Dalisa Pigram is a powerful solo performer with a great deal to communicate through words and images as well as movement. Brought up in Broome with ancestors from diverse cultures, she reflects on the town’s multicultural character and problems in a piece that is mostly sombre and often angry.
Gudirr Gudirr begins with onscreen quotes from a 1928 government report sickeningly lacking in humanity and understanding. The conclusion seems to be asking how much has changed.
On the happier side, we see a girl fishing with her father but catching more than they could carry back against the incoming tide – a lesson learned about greed, taking only what you need.
We hear about that in Kriol as well as observing it through movement whose style, naturalistic to stylised, illustrates Pigram’s background. It includes a conspicuous martial arts influence, feisty yet graceful: dramatic squats and deep lunges with a mix of strong and soft upper body, arm and hand gestures.
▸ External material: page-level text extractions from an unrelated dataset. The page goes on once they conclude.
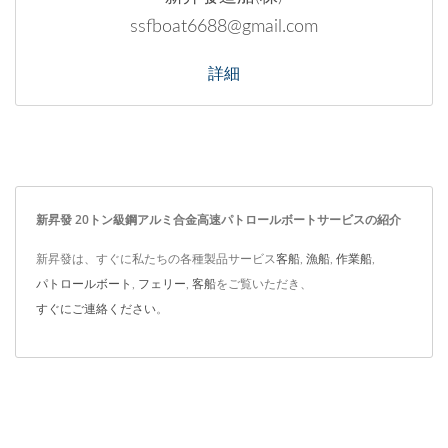
ssfboat6688@gmail.com
詳細
新昇發 20トン級鋼アルミ合金高速パトロールボートサービスの紹介
新昇發は、すぐに私たちの各種製品サービス
客船
,
漁船
,
作業船
,
パトロールボート
,
フェリー
,
客船
をご覧いただき、
すぐにご連絡ください
。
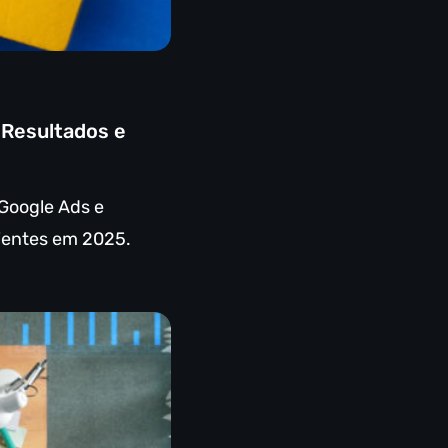
 Resultados e
 Google Ads e
ientes em 2025.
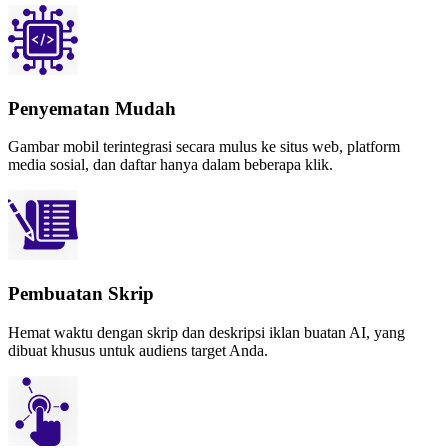
Penyematan Mudah
Gambar mobil terintegrasi secara mulus ke situs web, platform
media sosial, dan daftar hanya dalam beberapa klik.
Pembuatan Skrip
Hemat waktu dengan skrip dan deskripsi iklan buatan AI, yang
dibuat khusus untuk audiens target Anda.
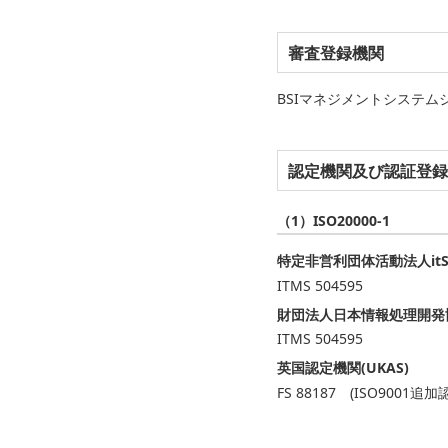
審査登録機関
BSIマネジメントシステム
認定機関及び認証登録
（1）ISO20000-1
特定非営利団体活動法人it
ITMS 504595
財団法人日本情報処理開発協会
ITMS 504595
英国認定機関(UKAS)
FS 88187 (ISO9001追加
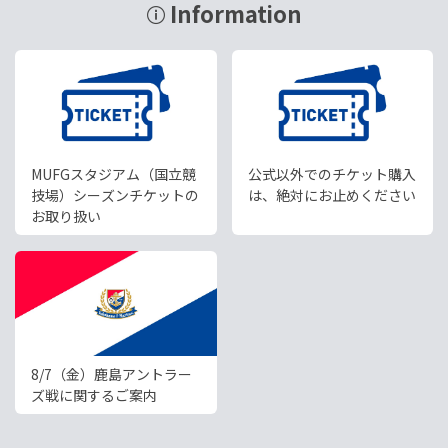
Information
MUFGスタジアム（国立競
公式以外でのチケット購入
技場）シーズンチケットの
は、絶対にお止めください
お取り扱い
8/7（金）鹿島アントラー
ズ戦に関するご案内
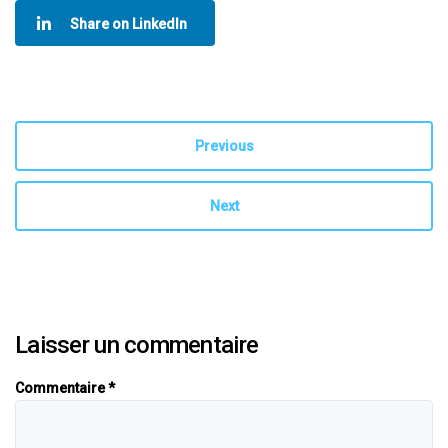
Share on LinkedIn
Previous
Next
Laisser un commentaire
Commentaire
*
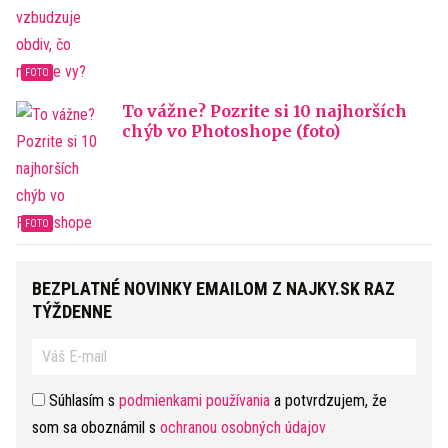
To vážne? Pozrite si 10 najhorších
chýb vo Photoshope (foto)
BEZPLATNÉ NOVINKY EMAILOM Z NAJKY.SK RAZ
TÝŽDENNE
Súhlasím s
podmienkami používania
a potvrdzujem, že
som sa oboznámil s
ochranou osobných údajov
It’s a great combination, co-choreographed by Pigram and Koen Augustijnen, and as Gudirr Gudirr continues, the intensity of anxiety about the future of indigenous people, the younger generation in particular, is eloquently expressed in dance as well as some disturbing video.
For me, Pigram’s amplified listing of terrible white settler deeds was a lecture I would have preferred in a more subtle artistic form. But having stood beside an Australian family in a museum last year as they were shocked by a familiar (to me) photograph of Aboriginal people lined up in chains, I have to admit that not everyone knows about Australia’s unpleasant past. So maybe it has to be this direct. Either way, the impact of the production by the Broome group Marrugeku, with an impressive team of technical and creative contributors, is resounding.